Kirby reiterated Biden’s message that in the event of a Russian invasion, the United States, which has said that none of its troops would fight in Ukraine, would respond swiftly with severe economic consequences.

Russian officials claimed that Tuesday’s withdrawal represented a defeat of Western governments’ insistence that an invasion was imminent.

“15 February 2022 will go down in history as the day Western war propaganda failed,” Russian Foreign Ministry spokeswoman Maria Zakharova said on her official channel in the messaging app Telegram. “Humiliated and destroyed without a single shot fired.”


The military maneuvers come amid intensifying concern about deepening rancor between NATO and Russia. Scholz, fresh off a visit to Kyiv, the Ukrainian capital, on Monday, visited Moscow on Tuesday. It was his first meeting with Putin since becoming Germany’s chancellor last year. Officials from Italy, Britain and Poland are set to visit Kyiv this week.

Earlier in the day, Russia’s lower house of parliament — the State Duma — approved a resolution to send Putin a proposal to recognize Donetsk and Luhansk, the two regions in eastern Ukraine held by Russia-backed separatists, as independent republics.
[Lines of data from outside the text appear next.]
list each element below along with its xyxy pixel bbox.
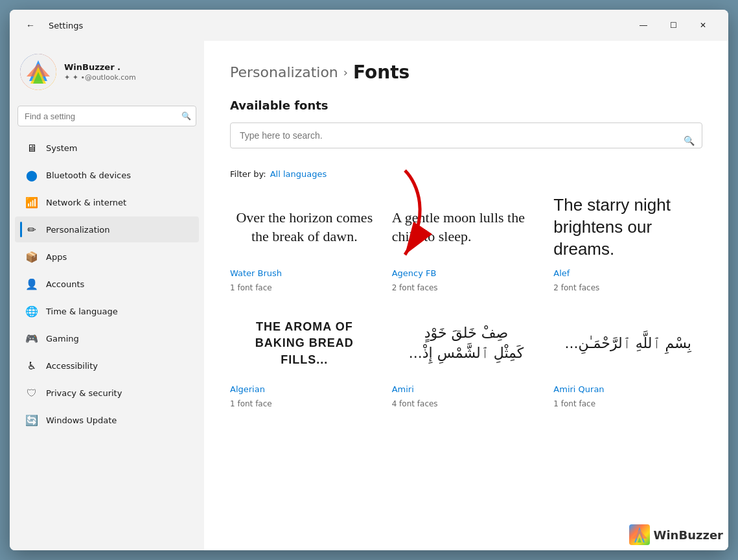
personalization-icon: ✏️: [25, 223, 38, 236]
font-preview-text-water-brush: Over the horizon comesthe break of dawn.: [236, 209, 373, 246]
font-card-alef[interactable]: The starry night brightens our dreams. A…: [553, 192, 702, 292]
bluetooth-icon: ⬤: [25, 169, 38, 181]
sidebar-item-apps[interactable]: 📦 Apps: [15, 244, 199, 270]
sidebar-item-accounts[interactable]: 👤 Accounts: [15, 271, 199, 297]
back-button[interactable]: ←: [20, 15, 41, 36]
font-faces-alef: 2 font faces: [553, 283, 702, 292]
user-email: ✦ ✦ •@outlook.com: [64, 73, 136, 82]
font-card-algerian[interactable]: THE AROMA OF BAKING BREAD FILLS... Alger…: [230, 308, 379, 408]
sidebar-item-update-label: Windows Update: [46, 415, 117, 425]
font-search-icon: 🔍: [684, 135, 695, 146]
sidebar-item-apps-label: Apps: [46, 252, 67, 262]
font-card-amiri-quran[interactable]: بِسْمِ ٱللَّهِ ٱلرَّحْمَـٰنِ... Amiri Qu…: [553, 308, 702, 408]
update-icon: 🔄: [25, 414, 38, 426]
font-name-amiri: Amiri: [392, 384, 541, 394]
accessibility-icon: ♿: [25, 359, 38, 372]
winbuzzer-text: WinBuzzer: [654, 528, 723, 542]
breadcrumb-separator: ›: [343, 65, 348, 79]
font-preview-algerian: THE AROMA OF BAKING BREAD FILLS...: [230, 308, 379, 379]
window-title: Settings: [49, 21, 83, 30]
sidebar: WinBuzzer . ✦ ✦ •@outlook.com 🔍 🖥 System…: [10, 41, 204, 550]
breadcrumb-current: Fonts: [353, 62, 409, 83]
breadcrumb-parent: Personalization: [230, 64, 338, 80]
main-content: Personalization › Fonts Available fonts …: [204, 41, 728, 550]
font-name-alef: Alef: [553, 268, 702, 278]
content-area: WinBuzzer . ✦ ✦ •@outlook.com 🔍 🖥 System…: [10, 41, 728, 550]
font-faces-agency-fb: 2 font faces: [392, 283, 541, 292]
font-name-algerian: Algerian: [230, 384, 379, 394]
accounts-icon: 👤: [25, 277, 38, 290]
font-card-water-brush[interactable]: Over the horizon comesthe break of dawn.…: [230, 192, 379, 292]
font-faces-amiri-quran: 1 font face: [553, 399, 702, 408]
user-info: WinBuzzer . ✦ ✦ •@outlook.com: [64, 62, 136, 82]
filter-value[interactable]: All languages: [270, 169, 327, 179]
font-preview-text-agency-fb: A gentle moon lulls the child to sleep.: [392, 209, 541, 246]
font-preview-amiri-quran: بِسْمِ ٱللَّهِ ٱلرَّحْمَـٰنِ...: [553, 308, 702, 379]
apps-icon: 📦: [25, 250, 38, 263]
sidebar-item-accessibility[interactable]: ♿ Accessibility: [15, 353, 199, 379]
system-icon: 🖥: [25, 141, 38, 154]
section-title: Available fonts: [230, 99, 702, 112]
sidebar-item-personalization[interactable]: ✏️ Personalization: [15, 216, 199, 242]
font-card-agency-fb[interactable]: A gentle moon lulls the child to sleep. …: [392, 192, 541, 292]
search-input[interactable]: [17, 106, 196, 126]
font-preview-agency-fb: A gentle moon lulls the child to sleep.: [392, 192, 541, 263]
font-name-agency-fb: Agency FB: [392, 268, 541, 278]
sidebar-item-bluetooth-label: Bluetooth & devices: [46, 170, 131, 180]
window-controls: — ☐ ✕: [628, 15, 718, 36]
fonts-grid: Over the horizon comesthe break of dawn.…: [230, 192, 702, 408]
sidebar-item-network-label: Network & internet: [46, 198, 126, 207]
sidebar-item-time-label: Time & language: [46, 307, 118, 316]
title-bar-left: ← Settings: [20, 15, 628, 36]
privacy-icon: 🛡: [25, 386, 38, 399]
time-icon: 🌐: [25, 305, 38, 318]
sidebar-item-bluetooth[interactable]: ⬤ Bluetooth & devices: [15, 162, 199, 188]
gaming-icon: 🎮: [25, 332, 38, 345]
filter-label: Filter by:: [230, 169, 266, 179]
maximize-button[interactable]: ☐: [658, 15, 688, 36]
user-name: WinBuzzer .: [64, 62, 136, 72]
sidebar-item-gaming-label: Gaming: [46, 334, 79, 344]
sidebar-item-system[interactable]: 🖥 System: [15, 135, 199, 161]
sidebar-item-time[interactable]: 🌐 Time & language: [15, 298, 199, 324]
font-preview-text-amiri-quran: بِسْمِ ٱللَّهِ ٱلرَّحْمَـٰنِ...: [564, 334, 691, 354]
font-preview-text-alef: The starry night brightens our dreams.: [553, 194, 702, 260]
sidebar-item-network[interactable]: 📶 Network & internet: [15, 189, 199, 215]
close-button[interactable]: ✕: [688, 15, 718, 36]
sidebar-item-gaming[interactable]: 🎮 Gaming: [15, 325, 199, 351]
winbuzzer-logo: WinBuzzer: [629, 524, 723, 545]
search-box: 🔍: [17, 106, 196, 126]
font-card-amiri[interactable]: صِفْ خَلقَ خَوْدٍكَمِثْلِ ٱلشَّمْسِ إِذْ…: [392, 308, 541, 408]
sidebar-item-privacy-label: Privacy & security: [46, 388, 122, 398]
breadcrumb: Personalization › Fonts: [230, 62, 702, 83]
font-faces-amiri: 4 font faces: [392, 399, 541, 408]
font-preview-water-brush: Over the horizon comesthe break of dawn.: [230, 192, 379, 263]
sidebar-item-accounts-label: Accounts: [46, 279, 84, 289]
sidebar-item-update[interactable]: 🔄 Windows Update: [15, 407, 199, 433]
minimize-button[interactable]: —: [628, 15, 658, 36]
font-name-water-brush: Water Brush: [230, 268, 379, 278]
font-search-wrapper: 🔍: [230, 122, 702, 159]
search-icon: 🔍: [181, 111, 191, 121]
network-icon: 📶: [25, 196, 38, 209]
font-faces-algerian: 1 font face: [230, 399, 379, 408]
title-bar: ← Settings — ☐ ✕: [10, 10, 728, 41]
user-section: WinBuzzer . ✦ ✦ •@outlook.com: [10, 46, 204, 100]
sidebar-item-accessibility-label: Accessibility: [46, 361, 98, 371]
font-preview-amiri: صِفْ خَلقَ خَوْدٍكَمِثْلِ ٱلشَّمْسِ إِذْ…: [392, 308, 541, 379]
font-faces-water-brush: 1 font face: [230, 283, 379, 292]
font-preview-alef: The starry night brightens our dreams.: [553, 192, 702, 263]
filter-bar: Filter by: All languages: [230, 169, 702, 179]
sidebar-item-privacy[interactable]: 🛡 Privacy & security: [15, 380, 199, 406]
settings-window: ← Settings — ☐ ✕: [10, 10, 728, 550]
font-preview-text-amiri: صِفْ خَلقَ خَوْدٍكَمِثْلِ ٱلشَّمْسِ إِذْ…: [409, 323, 524, 364]
sidebar-item-personalization-label: Personalization: [46, 225, 110, 235]
winbuzzer-logo-icon: [629, 524, 650, 545]
sidebar-item-system-label: System: [46, 143, 77, 153]
font-search-input[interactable]: [230, 122, 702, 148]
font-preview-text-algerian: THE AROMA OF BAKING BREAD FILLS...: [230, 319, 379, 368]
avatar: [20, 54, 56, 90]
font-name-amiri-quran: Amiri Quran: [553, 384, 702, 394]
The recognition would upend the so-called Minsk agreement, a 2015 deal aimed at returning the two regions to Ukrainian rule while granting them special status.

In the news conference after meeting with Scholz, Putin said that the situation in the regions, which are known informally as the Donbas, was “genocide” but that any solution had to come through applying the Minsk agreement.

Times staff writer Eli Stokols in Washington contributed to this report.